The task: Each entry is to be output as written, so that none is missing.

Records shown:

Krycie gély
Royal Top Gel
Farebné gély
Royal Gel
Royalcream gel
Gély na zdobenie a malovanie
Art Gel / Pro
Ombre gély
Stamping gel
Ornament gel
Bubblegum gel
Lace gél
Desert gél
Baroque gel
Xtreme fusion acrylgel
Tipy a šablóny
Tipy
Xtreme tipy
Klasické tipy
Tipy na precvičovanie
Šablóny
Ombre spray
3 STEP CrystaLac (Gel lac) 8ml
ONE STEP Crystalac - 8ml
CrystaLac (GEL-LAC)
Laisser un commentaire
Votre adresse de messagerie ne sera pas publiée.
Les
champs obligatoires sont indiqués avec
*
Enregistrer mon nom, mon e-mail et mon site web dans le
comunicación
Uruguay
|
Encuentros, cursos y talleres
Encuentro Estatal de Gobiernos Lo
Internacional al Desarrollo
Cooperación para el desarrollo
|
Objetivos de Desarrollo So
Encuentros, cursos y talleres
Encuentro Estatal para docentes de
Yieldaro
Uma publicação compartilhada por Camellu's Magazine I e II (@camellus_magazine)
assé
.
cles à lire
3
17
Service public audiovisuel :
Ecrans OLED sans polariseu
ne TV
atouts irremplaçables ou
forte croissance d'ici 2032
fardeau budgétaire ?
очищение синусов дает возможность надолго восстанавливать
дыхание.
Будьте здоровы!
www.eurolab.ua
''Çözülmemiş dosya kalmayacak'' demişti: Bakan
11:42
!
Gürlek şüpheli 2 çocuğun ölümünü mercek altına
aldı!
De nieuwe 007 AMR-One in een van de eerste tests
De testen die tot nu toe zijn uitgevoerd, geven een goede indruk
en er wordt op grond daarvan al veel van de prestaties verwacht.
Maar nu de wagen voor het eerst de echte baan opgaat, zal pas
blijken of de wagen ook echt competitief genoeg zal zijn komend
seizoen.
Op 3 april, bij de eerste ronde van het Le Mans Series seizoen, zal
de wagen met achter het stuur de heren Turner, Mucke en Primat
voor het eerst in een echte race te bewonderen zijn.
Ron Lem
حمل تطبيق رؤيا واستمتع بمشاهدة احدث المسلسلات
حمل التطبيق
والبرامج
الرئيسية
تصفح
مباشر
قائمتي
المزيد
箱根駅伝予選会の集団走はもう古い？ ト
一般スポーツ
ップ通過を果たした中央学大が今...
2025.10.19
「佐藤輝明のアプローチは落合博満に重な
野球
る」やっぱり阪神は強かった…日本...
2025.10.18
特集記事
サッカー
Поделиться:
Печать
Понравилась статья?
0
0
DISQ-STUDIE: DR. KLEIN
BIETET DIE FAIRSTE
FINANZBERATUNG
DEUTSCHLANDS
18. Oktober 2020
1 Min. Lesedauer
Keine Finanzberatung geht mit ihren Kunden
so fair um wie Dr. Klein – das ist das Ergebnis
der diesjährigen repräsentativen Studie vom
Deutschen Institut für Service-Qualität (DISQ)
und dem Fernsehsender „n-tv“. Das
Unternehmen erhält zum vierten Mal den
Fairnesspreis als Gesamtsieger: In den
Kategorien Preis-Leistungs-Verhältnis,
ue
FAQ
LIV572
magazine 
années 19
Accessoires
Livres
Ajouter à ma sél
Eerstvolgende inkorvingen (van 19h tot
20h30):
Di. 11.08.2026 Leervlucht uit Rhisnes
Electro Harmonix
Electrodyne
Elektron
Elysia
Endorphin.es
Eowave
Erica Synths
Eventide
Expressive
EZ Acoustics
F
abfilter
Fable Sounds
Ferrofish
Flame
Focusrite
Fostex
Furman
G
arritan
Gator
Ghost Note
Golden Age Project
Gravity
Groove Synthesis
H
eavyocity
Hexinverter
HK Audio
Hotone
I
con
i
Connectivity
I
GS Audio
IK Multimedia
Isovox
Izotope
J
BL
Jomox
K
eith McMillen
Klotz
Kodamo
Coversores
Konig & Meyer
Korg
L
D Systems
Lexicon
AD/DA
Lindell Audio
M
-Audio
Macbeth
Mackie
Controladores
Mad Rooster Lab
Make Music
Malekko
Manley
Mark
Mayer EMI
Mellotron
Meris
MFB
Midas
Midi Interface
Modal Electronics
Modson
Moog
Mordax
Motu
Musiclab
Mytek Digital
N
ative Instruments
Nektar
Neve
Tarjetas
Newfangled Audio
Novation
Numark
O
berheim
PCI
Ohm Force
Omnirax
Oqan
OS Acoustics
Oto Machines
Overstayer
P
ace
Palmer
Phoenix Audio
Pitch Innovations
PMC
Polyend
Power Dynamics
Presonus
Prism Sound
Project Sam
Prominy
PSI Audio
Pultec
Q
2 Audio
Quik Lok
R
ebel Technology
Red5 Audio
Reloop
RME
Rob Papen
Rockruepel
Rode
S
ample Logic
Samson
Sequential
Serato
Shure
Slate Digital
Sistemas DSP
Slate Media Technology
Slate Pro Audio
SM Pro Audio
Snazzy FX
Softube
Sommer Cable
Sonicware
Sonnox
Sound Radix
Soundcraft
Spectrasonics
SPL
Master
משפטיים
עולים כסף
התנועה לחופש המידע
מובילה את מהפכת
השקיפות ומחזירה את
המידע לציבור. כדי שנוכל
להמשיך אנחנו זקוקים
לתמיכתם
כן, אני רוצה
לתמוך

Exercise output:
Krycie gély
Royal Top Gel
Farebné gély
Royal Gel
Royalcream gel
Gély na zdobenie a malovanie
Art Gel / Pro
Ombre gély
Stamping gel
Ornament gel
Bubblegum gel
Lace gél
Desert gél
Baroque gel
Xtreme fusion acrylgel
Tipy a šablóny
Tipy
Xtreme tipy
Klasické tipy
Tipy na precvičovanie
Šablóny
Ombre spray
3 STEP CrystaLac (Gel lac) 8ml
ONE STEP Crystalac - 8ml
CrystaLac (GEL-LAC)
Laisser un commentaire
Votre adresse de messagerie ne sera pas publiée.
Les
champs obligatoires sont indiqués avec
*
Enregistrer mon nom, mon e-mail et mon site web dans le
comunicación
Uruguay
|
Encuentros, cursos y talleres
Encuentro Estatal de Gobiernos Lo
Internacional al Desarrollo
Cooperación para el desarrollo
|
Objetivos de Desarrollo So
Encuentros, cursos y talleres
Encuentro Estatal para docentes de
Yieldaro
Uma publicação compartilhada por Camellu's Magazine I e II (@camellus_magazine)
assé
.
cles à lire
3
17
Service public audiovisuel :
Ecrans OLED sans polariseu
ne TV
atouts irremplaçables ou
forte croissance d'ici 2032
fardeau budgétaire ?
очищение синусов дает возможность надолго восстанавливать
дыхание.
Будьте здоровы!
www.eurolab.ua
''Çözülmemiş dosya kalmayacak'' demişti: Bakan
11:42
!
Gürlek şüpheli 2 çocuğun ölümünü mercek altına
aldı!
De nieuwe 007 AMR-One in een van de eerste tests
De testen die tot nu toe zijn uitgevoerd, geven een goede indruk
en er wordt op grond daarvan al veel van de prestaties verwacht.
Maar nu de wagen voor het eerst de echte baan opgaat, zal pas
blijken of de wagen ook echt competitief genoeg zal zijn komend
seizoen.
Op 3 april, bij de eerste ronde van het Le Mans Series seizoen, zal
de wagen met achter het stuur de heren Turner, Mucke en Primat
voor het eerst in een echte race te bewonderen zijn.
Ron Lem
حمل تطبيق رؤيا واستمتع بمشاهدة احدث المسلسلات
حمل التطبيق
والبرامج
الرئيسية
تصفح
مباشر
قائمتي
المزيد
箱根駅伝予選会の集団走はもう古い？ ト
一般スポーツ
ップ通過を果たした中央学大が今...
2025.10.19
「佐藤輝明のアプローチは落合博満に重な
野球
る」やっぱり阪神は強かった…日本...
2025.10.18
特集記事
サッカー
Поделиться:
Печать
Понравилась статья?
0
0
DISQ-STUDIE: DR. KLEIN
BIETET DIE FAIRSTE
FINANZBERATUNG
DEUTSCHLANDS
18. Oktober 2020
1 Min. Lesedauer
Keine Finanzberatung geht mit ihren Kunden
so fair um wie Dr. Klein – das ist das Ergebnis
der diesjährigen repräsentativen Studie vom
Deutschen Institut für Service-Qualität (DISQ)
und dem Fernsehsender „n-tv“. Das
Unternehmen erhält zum vierten Mal den
Fairnesspreis als Gesamtsieger: In den
Kategorien Preis-Leistungs-Verhältnis,
ue
FAQ
LIV572
magazine 
années 19
Accessoires
Livres
Ajouter à ma sél
Eerstvolgende inkorvingen (van 19h tot
20h30):
Di. 11.08.2026 Leervlucht uit Rhisnes
Electro Harmonix
Electrodyne
Elektron
Elysia
Endorphin.es
Eowave
Erica Synths
Eventide
Expressive
EZ Acoustics
F
abfilter
Fable Sounds
Ferrofish
Flame
Focusrite
Fostex
Furman
G
arritan
Gator
Ghost Note
Golden Age Project
Gravity
Groove Synthesis
H
eavyocity
Hexinverter
HK Audio
Hotone
I
con
i
Connectivity
I
GS Audio
IK Multimedia
Isovox
Izotope
J
BL
Jomox
K
eith McMillen
Klotz
Kodamo
Coversores
Konig & Meyer
Korg
L
D Systems
Lexicon
AD/DA
Lindell Audio
M
-Audio
Macbeth
Mackie
Controladores
Mad Rooster Lab
Make Music
Malekko
Manley
Mark
Mayer EMI
Mellotron
Meris
MFB
Midas
Midi Interface
Modal Electronics
Modson
Moog
Mordax
Motu
Musiclab
Mytek Digital
N
ative Instruments
Nektar
Neve
Tarjetas
Newfangled Audio
Novation
Numark
O
berheim
PCI
Ohm Force
Omnirax
Oqan
OS Acoustics
Oto Machines
Overstayer
P
ace
Palmer
Phoenix Audio
Pitch Innovations
PMC
Polyend
Power Dynamics
Presonus
Prism Sound
Project Sam
Prominy
PSI Audio
Pultec
Q
2 Audio
Quik Lok
R
ebel Technology
Red5 Audio
Reloop
RME
Rob Papen
Rockruepel
Rode
S
ample Logic
Samson
Sequential
Serato
Shure
Slate Digital
Sistemas DSP
Slate Media Technology
Slate Pro Audio
SM Pro Audio
Snazzy FX
Softube
Sommer Cable
Sonicware
Sonnox
Sound Radix
Soundcraft
Spectrasonics
SPL
Master
משפטיים
עולים כסף
התנועה לחופש המידע
מובילה את מהפכת
השקיפות ומחזירה את
המידע לציבור. כדי שנוכל
להמשיך אנחנו זקוקים
לתמיכתם
כן, אני רוצה
לתמוך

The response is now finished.